### Given data

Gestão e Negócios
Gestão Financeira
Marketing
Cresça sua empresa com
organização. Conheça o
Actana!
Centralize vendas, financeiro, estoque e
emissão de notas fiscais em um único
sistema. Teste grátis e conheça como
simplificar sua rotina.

### Work task
From the records above, pull every line that carries the word "Gestão".

### Final answer
Gestão e Negócios
Gestão Financeira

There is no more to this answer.